Thursday, January 8, 2009

I'm not even asking you to change your Facebook status.

I was up late talking to Candice after hanging out with friends and we really talked for a long time about guys and relationshits, and we've noticed a trend. In many cases, the female is the sole pursuer and the guy is just sitting in the wings, waiting to be fetched. Dude, I don't have time for that-- I'm a busy bitch.

I don't have time for a relationshit, but I still want that companionship that comes with it you know? I'm not asking you to marry me, I certainly am not asking you to rearrange your life around me (because God knows I won't for you), and don't assume I want you to be anything you don't want to be. In all honesty if I could in a way "rent" a boyfriend that'd take the cake.

I just want a boy I can have some laughs with, have fun, seriously talk to and kiss. That's quite literally all I have time for haha time for friends, so any guy I'm with would be like a glorified friend-with-benefits. We don't have to be exclusive, nor text everyday, just as long as when we're together its just me. I am open minded to a fault, but I will not take feeling used, or cheap.

I don't want weekly dates nor do I need us to constantly be together. I'm independent and busy as hell, so if our time together could be like a mini vacation almost, that'd be excellent. Maybe when one of us has a crazy test, afterwards we could hang out and just unwind, or even study together for midterms. That'd be charming and very thoughtful. However, I'm not saying I just want to stay in, that gets tiresome. Take me out when I've been in a mood, or just surprise me.

I want to be able to talk -- like really T A L K-- to a guy, about serious and trivial things. I don't like having to make all conversation on my own, and then get a look like "what is she going on about?" If you can woo my mind, you're a shoo in. There's very little that's sexier or more intriguing than a guy who can hold his own in a debate with me or can actually teach me something I didn't know. But don't get cocky, please, arrogance is not attractive on anyone. Self-confidence and self-assurance are both very great qualities for a guy to have, but once you reach doucher levels and cross into arrogant twat, then we've got a problem.

I'm not asking for you to buy me anything, I'm not asking for us to get a dog together, I'm not even asking you to move in with me. I just want a guy to make me feel special and like a lady, I just want a guy to fit and at the same time not fit so we'll have separate lives. I don't want a boyfriend, per say, I want someone to fit my idea of a boyfriend, because frankly I don't have time for much more than that. I'd like my "boyfriend" to be busy as well, so I'm not feeling like I have to hold back and entertain you.
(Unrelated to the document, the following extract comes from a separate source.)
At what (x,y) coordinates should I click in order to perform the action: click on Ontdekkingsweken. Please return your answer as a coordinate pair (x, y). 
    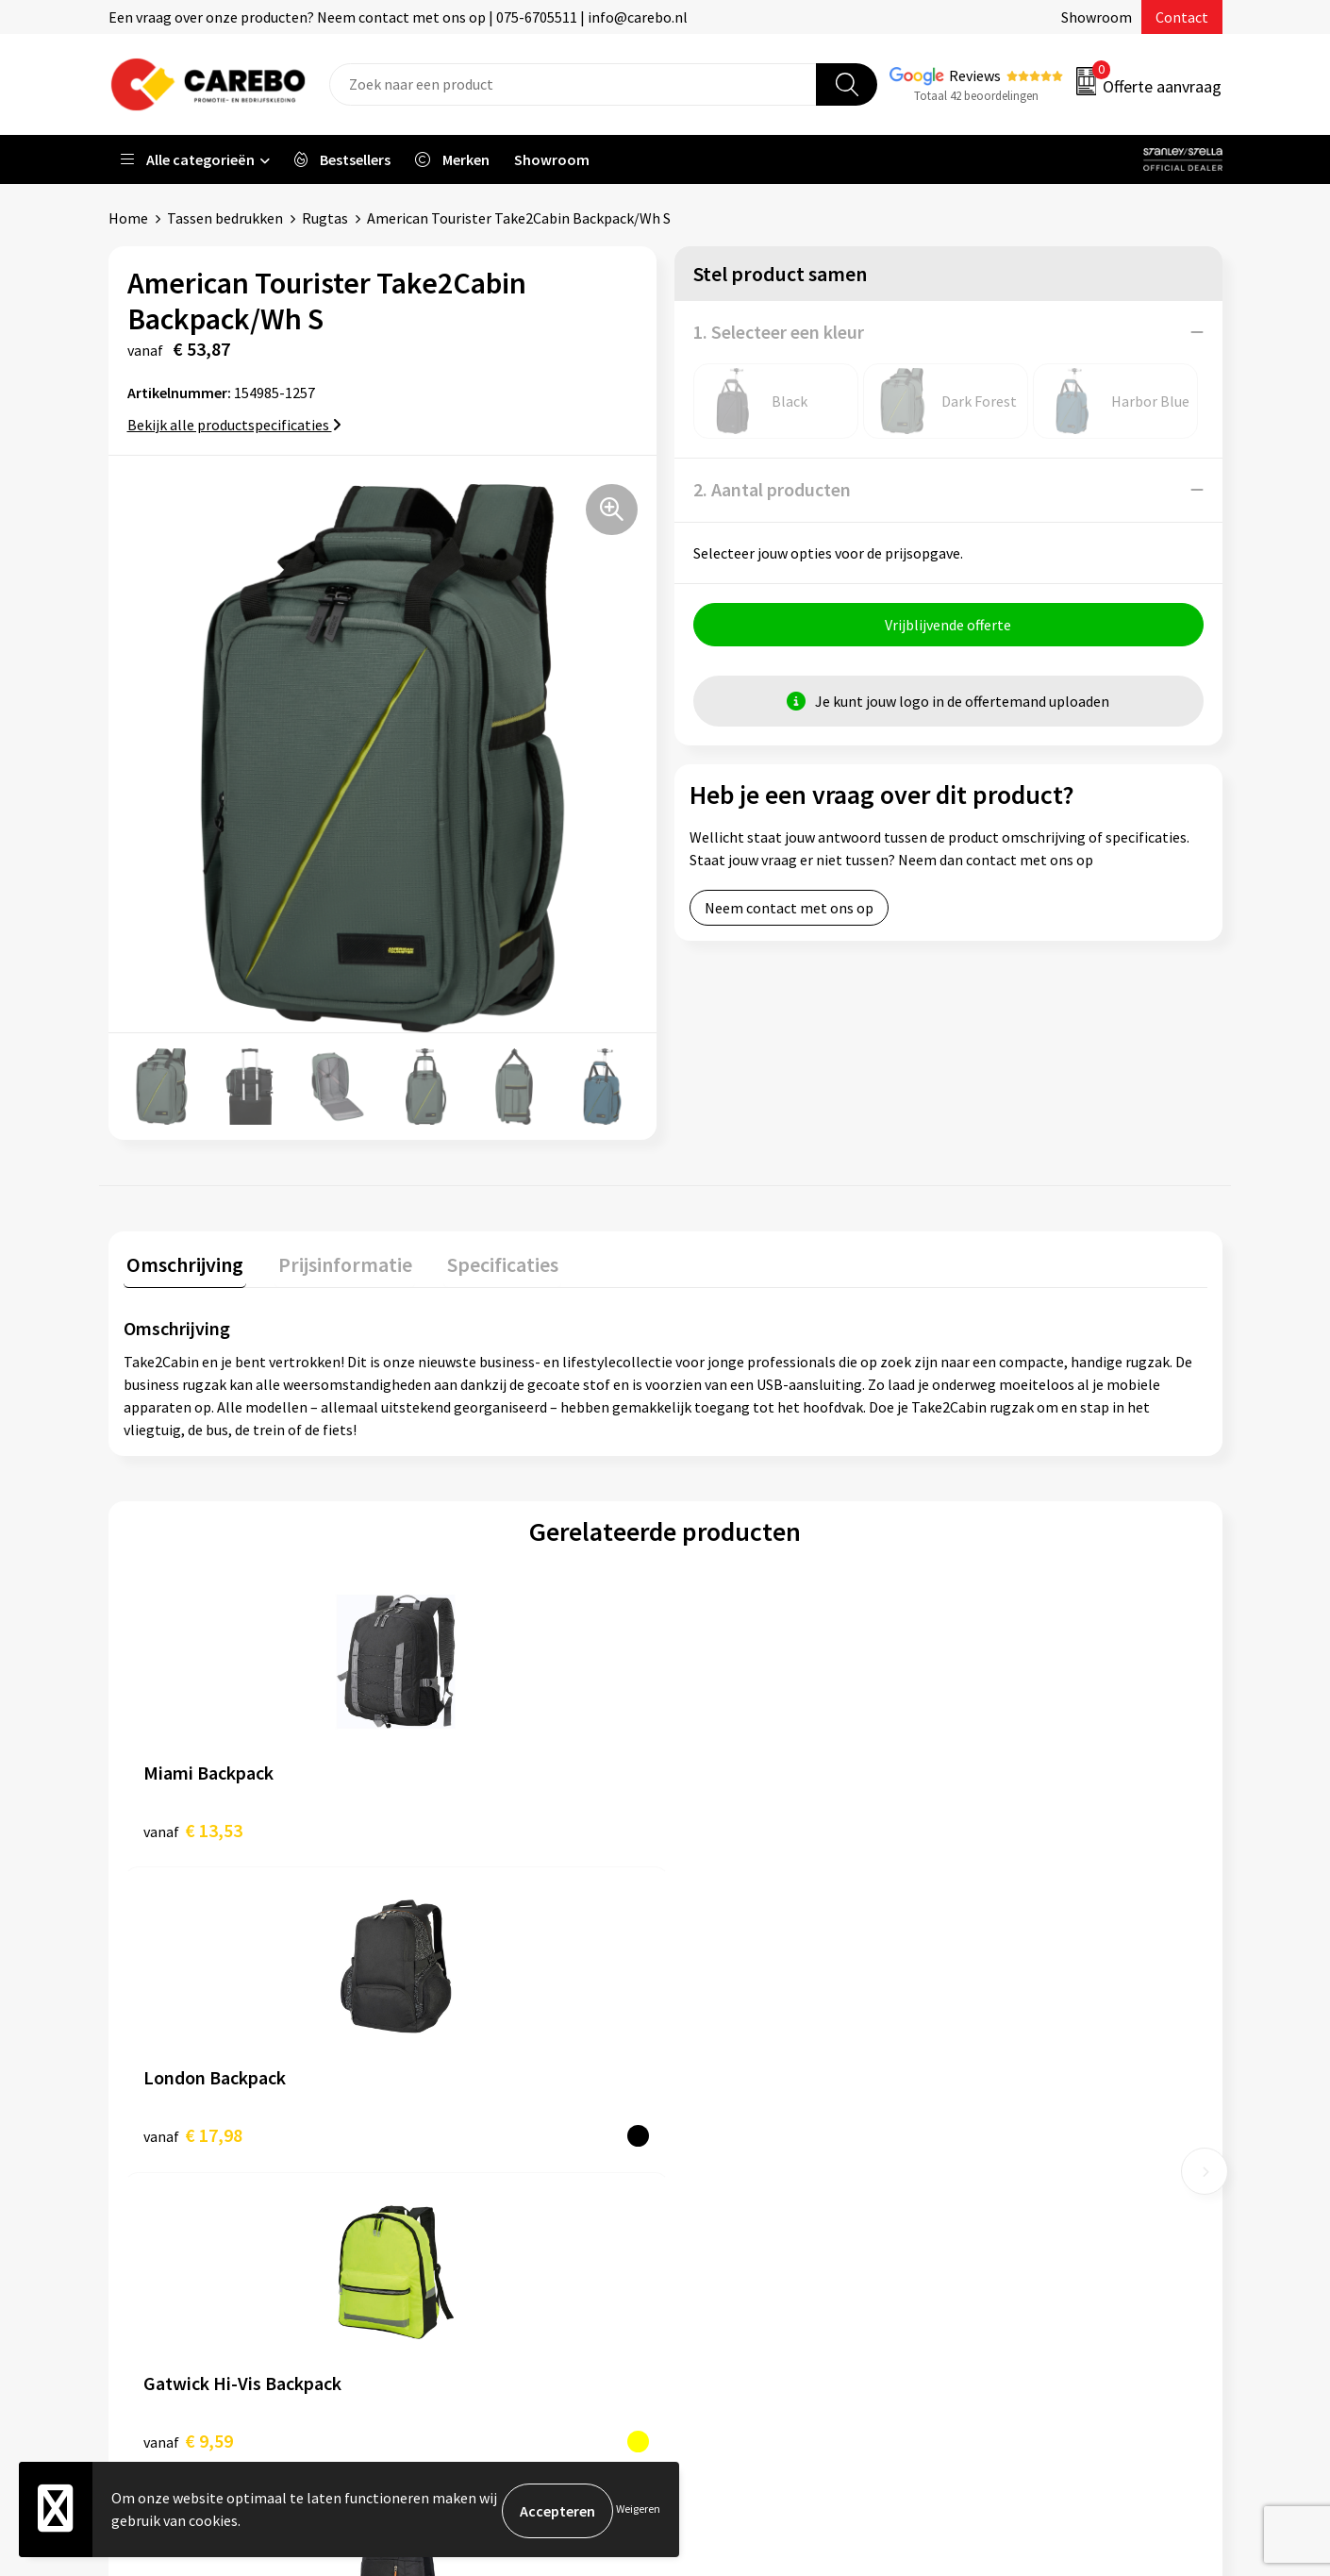     Looking at the image, I should click on (751, 2102).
If you are intimidated by someone who knows what they want or how they want it, you need not even apply. I'm not even asking for submissions, just keep in mind that not all girls need constant attention, nor showers of praise; if you tried that I'd just assume you were lying half the time anyway. I just am tired of people saying that I don't know what I want or that I'm too picky-- I am what I am, take it or leave it. I'm straight forward and don't have time for bullshit, so if that makes me an undate-able bitch in your mind, then so be it-- I don't have time for boys, sissies or idiots.

I need a man to be a man. I'm tired of always having to be the guy, to be the pursuer. I want to be wooed, pursued and seduced just as much as the next girl, so stop acting like I signed up to be the boy. I'm not saying I want you to open doors or order at restaurants for me, but no means would I ever mean that, I just want a guy to step up to the plate, take the lead, the initiative.

I'm not asking for much, I'm not asking for the universe tucked into a Juicy purse, I won't even ask you to change your Facebook status, something so trivial and small, all I ask is you be a guy I can laugh with, talk to, kiss and escape reality with for a bit.

1 comment:

Anonymous said...

I love this. Almost as much as I love you! This describes things so perfectly.